Task statement: Below is a listing. Set down exactly the lines from the one containing "retrouvé 160 000" through the one containing "des années 80", both ends included, and leave out the rest.

Source material:
⁂
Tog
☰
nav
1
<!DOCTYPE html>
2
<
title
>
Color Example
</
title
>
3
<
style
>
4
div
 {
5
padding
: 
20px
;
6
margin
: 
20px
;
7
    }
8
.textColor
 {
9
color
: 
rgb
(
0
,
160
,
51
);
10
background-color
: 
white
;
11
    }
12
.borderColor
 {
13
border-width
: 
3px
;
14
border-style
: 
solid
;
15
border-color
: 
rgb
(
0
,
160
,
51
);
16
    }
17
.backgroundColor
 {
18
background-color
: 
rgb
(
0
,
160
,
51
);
⁂
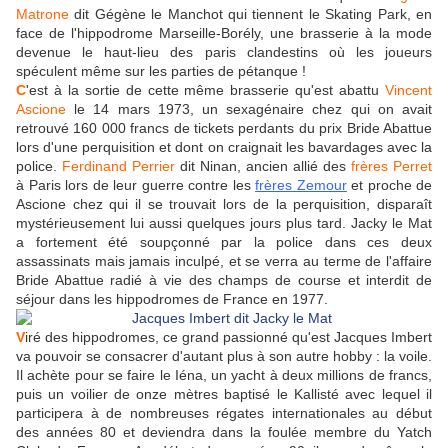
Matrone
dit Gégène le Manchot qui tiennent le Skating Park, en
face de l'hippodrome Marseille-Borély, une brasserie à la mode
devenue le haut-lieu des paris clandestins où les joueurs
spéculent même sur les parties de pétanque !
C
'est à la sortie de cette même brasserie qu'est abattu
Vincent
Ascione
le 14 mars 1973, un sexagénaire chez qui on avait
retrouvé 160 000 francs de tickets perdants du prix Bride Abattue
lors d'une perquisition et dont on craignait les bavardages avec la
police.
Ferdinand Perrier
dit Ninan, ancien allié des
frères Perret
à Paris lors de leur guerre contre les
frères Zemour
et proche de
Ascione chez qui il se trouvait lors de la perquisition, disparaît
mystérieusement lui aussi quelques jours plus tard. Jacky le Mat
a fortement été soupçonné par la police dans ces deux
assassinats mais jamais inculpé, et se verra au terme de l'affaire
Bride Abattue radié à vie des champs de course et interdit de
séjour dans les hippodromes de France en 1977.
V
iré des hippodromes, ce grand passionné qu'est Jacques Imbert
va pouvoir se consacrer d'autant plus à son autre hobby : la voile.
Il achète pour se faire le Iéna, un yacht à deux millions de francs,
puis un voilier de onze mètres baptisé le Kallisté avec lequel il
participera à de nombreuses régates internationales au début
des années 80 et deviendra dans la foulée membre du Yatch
⁂
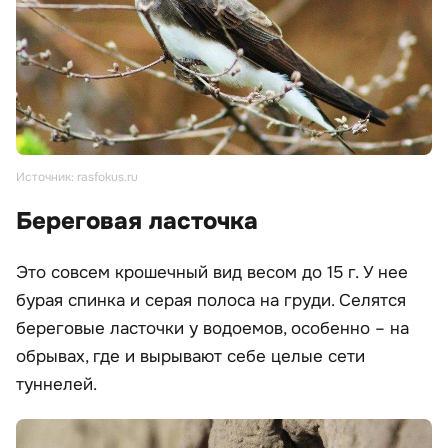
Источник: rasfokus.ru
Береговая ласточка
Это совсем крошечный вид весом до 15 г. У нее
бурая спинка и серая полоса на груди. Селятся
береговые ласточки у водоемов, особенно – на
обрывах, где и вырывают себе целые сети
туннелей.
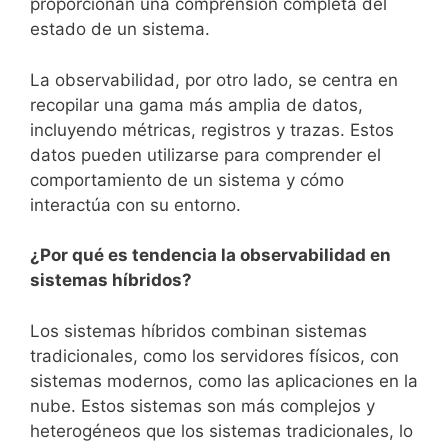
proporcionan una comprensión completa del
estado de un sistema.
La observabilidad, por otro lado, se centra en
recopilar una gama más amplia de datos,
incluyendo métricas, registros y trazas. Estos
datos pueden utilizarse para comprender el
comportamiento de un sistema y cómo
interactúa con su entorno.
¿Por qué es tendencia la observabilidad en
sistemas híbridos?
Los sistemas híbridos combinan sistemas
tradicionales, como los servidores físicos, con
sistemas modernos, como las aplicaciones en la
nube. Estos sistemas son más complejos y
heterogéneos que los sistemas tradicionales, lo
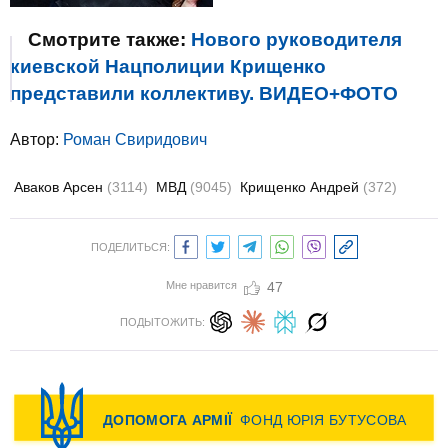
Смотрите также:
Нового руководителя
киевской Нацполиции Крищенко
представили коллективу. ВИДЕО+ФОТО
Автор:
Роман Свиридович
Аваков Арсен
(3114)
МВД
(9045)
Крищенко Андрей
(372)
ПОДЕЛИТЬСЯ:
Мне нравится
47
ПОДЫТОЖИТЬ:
⁂
Finished exercise:
retrouvé 160 000 francs de tickets perdants du prix Bride Abattue
lors d'une perquisition et dont on craignait les bavardages avec la
police.
Ferdinand Perrier
dit Ninan, ancien allié des
frères Perret
à Paris lors de leur guerre contre les
frères Zemour
et proche de
Ascione chez qui il se trouvait lors de la perquisition, disparaît
mystérieusement lui aussi quelques jours plus tard. Jacky le Mat
a fortement été soupçonné par la police dans ces deux
assassinats mais jamais inculpé, et se verra au terme de l'affaire
Bride Abattue radié à vie des champs de course et interdit de
séjour dans les hippodromes de France en 1977.
V
iré des hippodromes, ce grand passionné qu'est Jacques Imbert
va pouvoir se consacrer d'autant plus à son autre hobby : la voile.
Il achète pour se faire le Iéna, un yacht à deux millions de francs,
puis un voilier de onze mètres baptisé le Kallisté avec lequel il
participera à de nombreuses régates internationales au début
des années 80 et deviendra dans la foulée membre du Yatch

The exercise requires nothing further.